It's possible that banks just report everyone with any US indicia to be "safe" - we don't get much information about what they are up to - but I could also see them getting in a fair bit of trouble for incorrectly over-reporting. If I were legitimately not a US person and had my account info sent to the IRS because I had an old US address on file from a few years on a student visa, I'd be right pissed off and talking to a lawyer.


----------



## underation

Nononymous said:


> It's possible that banks just report everyone with any US indicia to be "safe" - we don't get much information about what they are up to - but I could also see them getting in a fair bit of trouble for incorrectly over-reporting. If I were legitimately not a US person and had my account info sent to the IRS because I had an old US address on file from a few years on a student visa, I'd be right pissed off and talking to a lawyer.


I suspect this may vary according to the legislation and the guidance issued by the national tax agency. The HMRC guidance doesn’t require banks to “cure” indicia - it merely allows them to do so. Same way the guidance doesn’t require banks to apply the threshold to exclude low-value accounts; it merely allows them to do so.


----------



## underation

NickZ said:


> That would just lead to people having a whole bunch of low value accounts. More likely to go the other way.


It’s what’s in FATCA though, despite the IRS obsession with structuring. And I suggest European governments aren’t necessarily entitled to treat all as guilty in case some are. Maybe the lawsuit will settle that point, in the AEOI context.


----------



## Bevdeforges

Nononymous said:


> What I've read of the Canada-US IGA guidance suggests that US addresses do not make one subject to reporting, but to further investigation from the bank. (I now suspect that it was old grad school mailing address that caused my investment firm to ask some awkward questions about needing an SSN; I stalled them for a bit then ultimately denied being a US citizen, which solved the problem.)


From what I read of the France-US IGA, there was something in there about customers having a US telephone number contact or some such "indicia" though it's not at all clear how far they are supposed to go with that.



> It's possible that banks just report everyone with any US indicia to be "safe" - we don't get much information about what they are up to - but I could also see them getting in a fair bit of trouble for incorrectly over-reporting.


I don't think there's any penalty for "over-reporting." I know I always bump up the "high balance" figure I estimate for my FBAR filings by a few thousand dollars - to avoid any later "discussions" on the subject.

A couple of years ago, the bank I was dealing with sent out something a good year after the tax filing deadlines, indicating what accounts they had reported and the year-end balance they had reported. Not sure if they sent it out by "accident" or what, but hey, it would be a lovely gesture if they'd do that on a current basis (and send it out sometime BEFORE FBARs are due) so you'd know what they reported "for" you. (Same principle as the banks sending you a 1099 - so you know what they've reported to the IRS.)
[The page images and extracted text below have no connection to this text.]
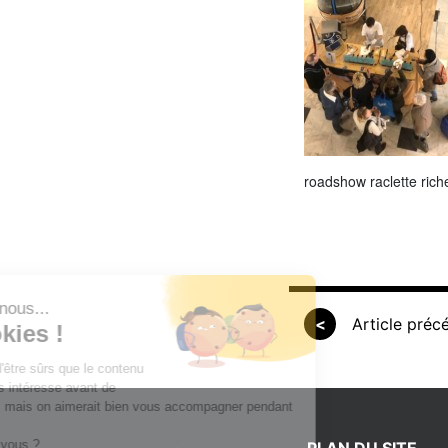
roadshow raclette ric
Salut c'est nous...
<
Article préc
les Cookies !
On a attendu d'être sûrs que le contenu
de ce site vous intéresse avant de
vous déranger, mais on aimerait bien vous accompagner pendant
votre visite...
C'est OK pour vous ?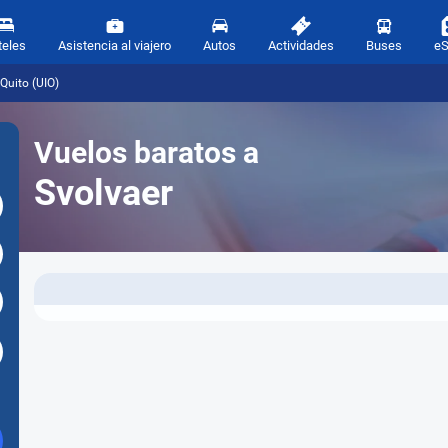
teles
Asistencia al viajero
Autos
Actividades
Buses
e
Quito (UIO)
Vuelos baratos a
Svolvaer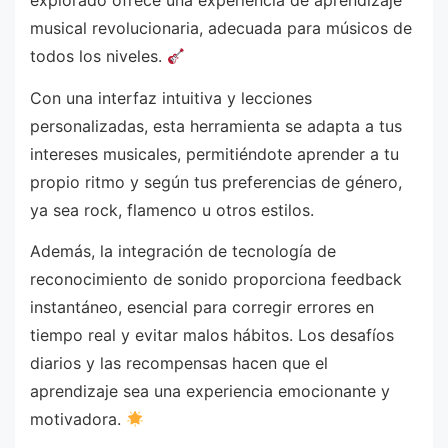
explorado ofrece una experiencia de aprendizaje
musical revolucionaria, adecuada para músicos de
todos los niveles.
Con una interfaz intuitiva y lecciones
personalizadas, esta herramienta se adapta a tus
intereses musicales, permitiéndote aprender a tu
propio ritmo y según tus preferencias de género,
ya sea rock, flamenco u otros estilos.
Además, la integración de tecnología de
reconocimiento de sonido proporciona feedback
instantáneo, esencial para corregir errores en
tiempo real y evitar malos hábitos. Los desafíos
diarios y las recompensas hacen que el
aprendizaje sea una experiencia emocionante y
motivadora.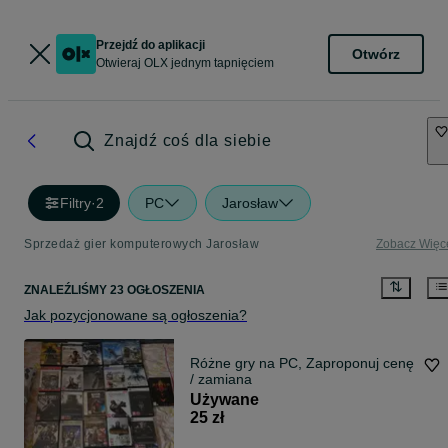
Przejdź do aplikacji
Otwórz
Otwieraj OLX jednym tapnięciem
Znajdź coś dla siebie
Filtry
·
2
PC
Jarosław
Sprzedaż gier komputerowych Jarosław
Zobacz Więc
ZNALEŹLIŚMY 23 OGŁOSZENIA
Jak pozycjonowane są ogłoszenia?
Różne gry na PC, Zaproponuj cenę
/ zamiana
Używane
25 zł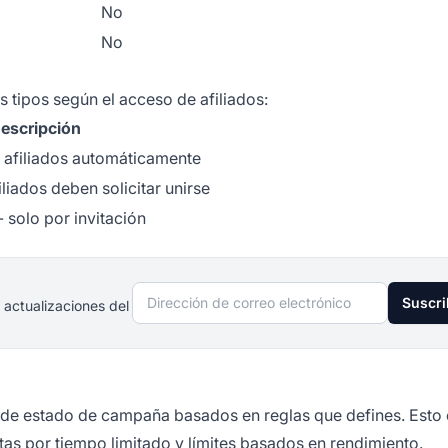
No
No
tipos según el acceso de afiliados:
escripción
s afiliados automáticamente
iliados deben solicitar unirse
- solo por invitación
Dirección de correo electrónico
Suscri
 actualizaciones del
e estado de campaña basados en reglas que defines. Esto 
tas por tiempo limitado y límites basados en rendimiento.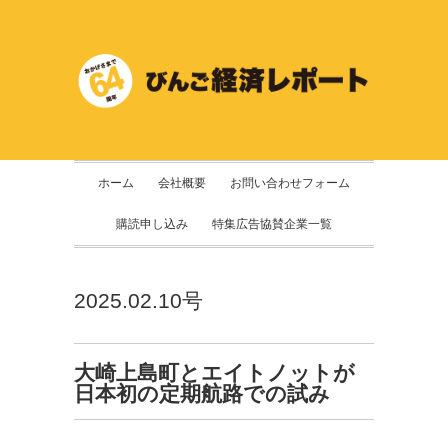
ホーム
会社概要
お問い合わせフォーム
購読申し込み
特集広告協賛企業一覧
2025.02.10号
大崎上島町とエイトノットが
日本初の定期航路での試み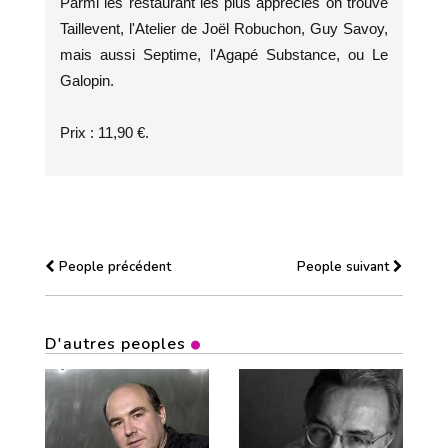
Parmi les restaurant les plus appréciés on trouve
Taillevent, l'Atelier de Joël Robuchon, Guy Savoy,
mais aussi Septime, l'Agapé Substance, ou Le
Galopin.
Prix : 11,90 €.
People précédent
People suivant
D'autres peoples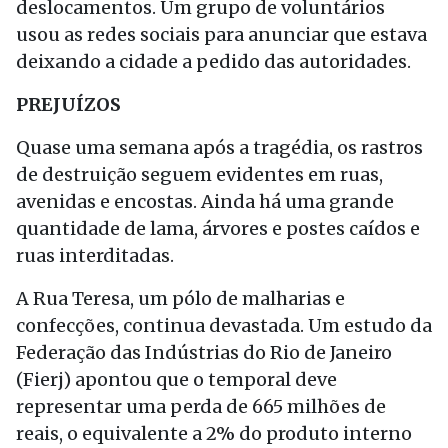
deslocamentos. Um grupo de voluntários
usou as redes sociais para anunciar que estava
deixando a cidade a pedido das autoridades.
PREJUÍZOS
Quase uma semana após a tragédia, os rastros
de destruição seguem evidentes em ruas,
avenidas e encostas. Ainda há uma grande
quantidade de lama, árvores e postes caídos e
ruas interditadas.
A Rua Teresa, um pólo de malharias e
confecções, continua devastada. Um estudo da
Federação das Indústrias do Rio de Janeiro
(Fierj) apontou que o temporal deve
representar uma perda de 665 milhões de
reais, o equivalente a 2% do produto interno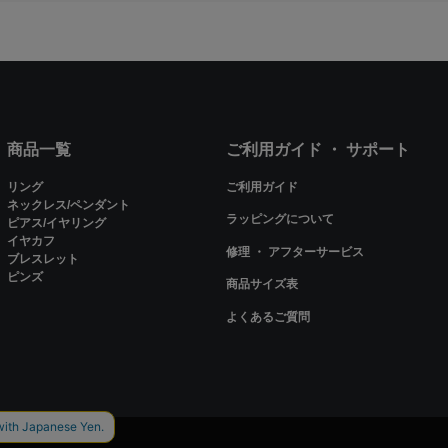
商品一覧
ご利用ガイド ・ サポート
リング
ご利用ガイド
ネックレス/ペンダント
ラッピングについて
ピアス/イヤリング
イヤカフ
修理 ・ アフターサービス
ブレスレット
ピンズ
商品サイズ表
よくあるご質問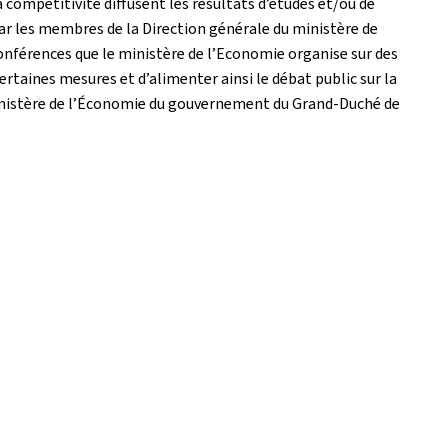
 compétitivité diffusent les résultats d’études et/ou de
ar les membres de la Direction générale du ministère de
onférences que le ministère de l’Economie organise sur des
certaines mesures et d’alimenter ainsi le débat public sur la
ministère de l’Économie du gouvernement du Grand-Duché de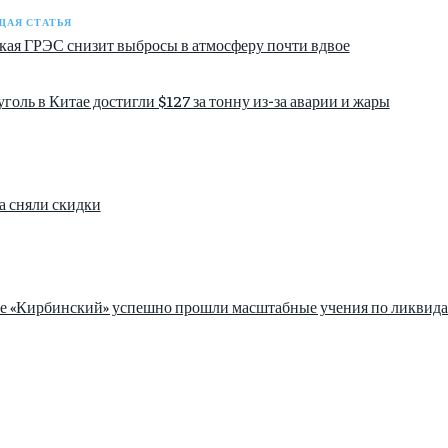
АЯ СТАТЬЯ
кая ГРЭС снизит выбросы в атмосферу почти вдвое
голь в Китае достигли $127 за тонну из-за аварии и жары
а сняли скидки
зе «Кирбинский» успешно прошли масштабные учения по ликвида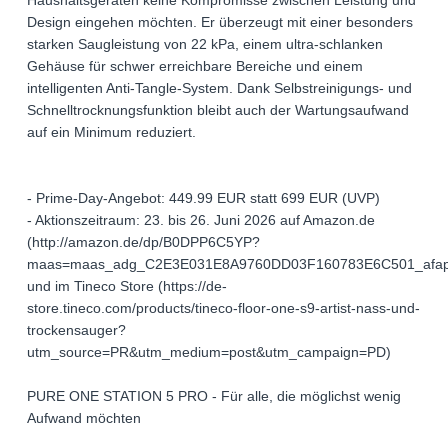
Haushaltsgeräten keine Kompromisse zwischen Leistung und
Design eingehen möchten. Er überzeugt mit einer besonders
starken Saugleistung von 22 kPa, einem ultra-schlanken
Gehäuse für schwer erreichbare Bereiche und einem
intelligenten Anti-Tangle-System. Dank Selbstreinigungs- und
Schnelltrocknungsfunktion bleibt auch der Wartungsaufwand
auf ein Minimum reduziert.
- Prime-Day-Angebot: 449.99 EUR statt 699 EUR (UVP)
- Aktionszeitraum: 23. bis 26. Juni 2026 auf Amazon.de
(http://amazon.de/dp/B0DPP6C5YP?
maas=maas_adg_C2E3E031E8A9760DD03F160783E6C501_afap
und im Tineco Store (https://de-
store.tineco.com/products/tineco-floor-one-s9-artist-nass-und-
trockensauger?
utm_source=PR&utm_medium=post&utm_campaign=PD)
PURE ONE STATION 5 PRO - Für alle, die möglichst wenig
Aufwand möchten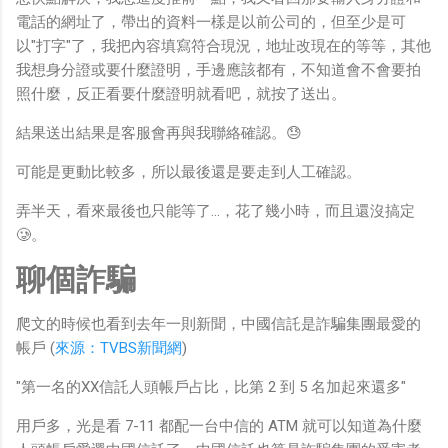
電話的網址了，帶出的資料一樣是以前公司的，但至少是可
以"打字"了，我把內容填寫符合現況，地址改現在的等等，其他
我想身分證或要什麼證明，手邊應該都有，不知道會不會要拍
照什麼，反正看要什麼證明就看吧，就按了送出。
結果送出結果是客服會再與我聯絡確認。😓
可能是更動比較多，所以最後還是要走到人工確認。
弄半天，看來最後也只能等了...，花了幾小時，而且還沒搞定
🥲。
聊個詐騙
爬文的時候也看到去年一則新聞，中國信託是詐騙集團最愛的
帳戶 (
來源：TVBS新聞網
)
"第一名的XX信託人頭帳戶占比，比第 2 到 5 名加起來還多"
用戶多，光是看 7-11 都配一台中信的 ATM 就可以知道為什麼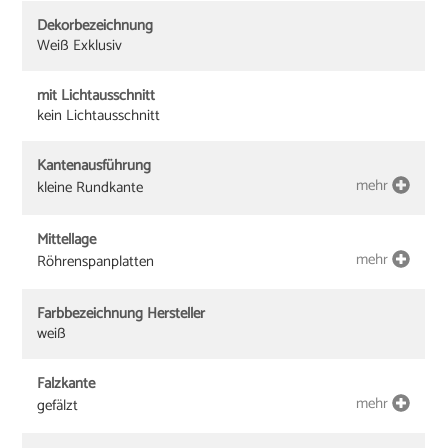
Dekorbezeichnung
Weiß Exklusiv
mit Lichtausschnitt
kein Lichtausschnitt
Kantenausführung
mehr
kleine Rundkante
Mittellage
mehr
Röhrenspanplatten
Farbbezeichnung Hersteller
weiß
Falzkante
mehr
gefälzt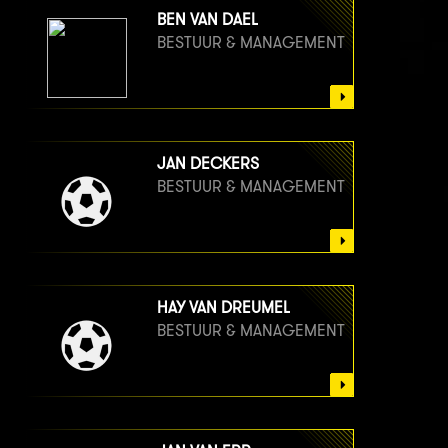
BEN VAN DAEL
BESTUUR & MANAGEMENT
JAN DECKERS
BESTUUR & MANAGEMENT
HAY VAN DREUMEL
BESTUUR & MANAGEMENT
> If I were legitimately not a US person and had my account info sent to the IRS because I had an old US address on file from a few years on a student visa, I'd be right pissed off and talking to a lawyer.


Except that under the current system, you would have no idea whether they had sent anything in on you or not. They seriously do not have the time or the manpower to "check you out" unless some sort of discrepancy comes up on your tax returns. And if you're not filing tax returns there isn't much they can do.

It's all part of the "shock and awe" stuff the IRS has always pulled. They want to scare people into filing because they don't have the budget nor the manpower to look into anything but the most potentially "high yield" cases.


----------



## Nononymous

Bevdeforges said:


> Except that under the current system, you would have no idea whether they had sent anything in on you or not. They seriously do not have the time or the manpower to "check you out" unless some sort of discrepancy comes up on your tax returns. And if you're not filing tax returns there isn't much they can do.
> 
> It's all part of the "shock and awe" stuff the IRS has always pulled. They want to scare people into filing because they don't have the budget nor the manpower to look into anything but the most potentially "high yield" cases.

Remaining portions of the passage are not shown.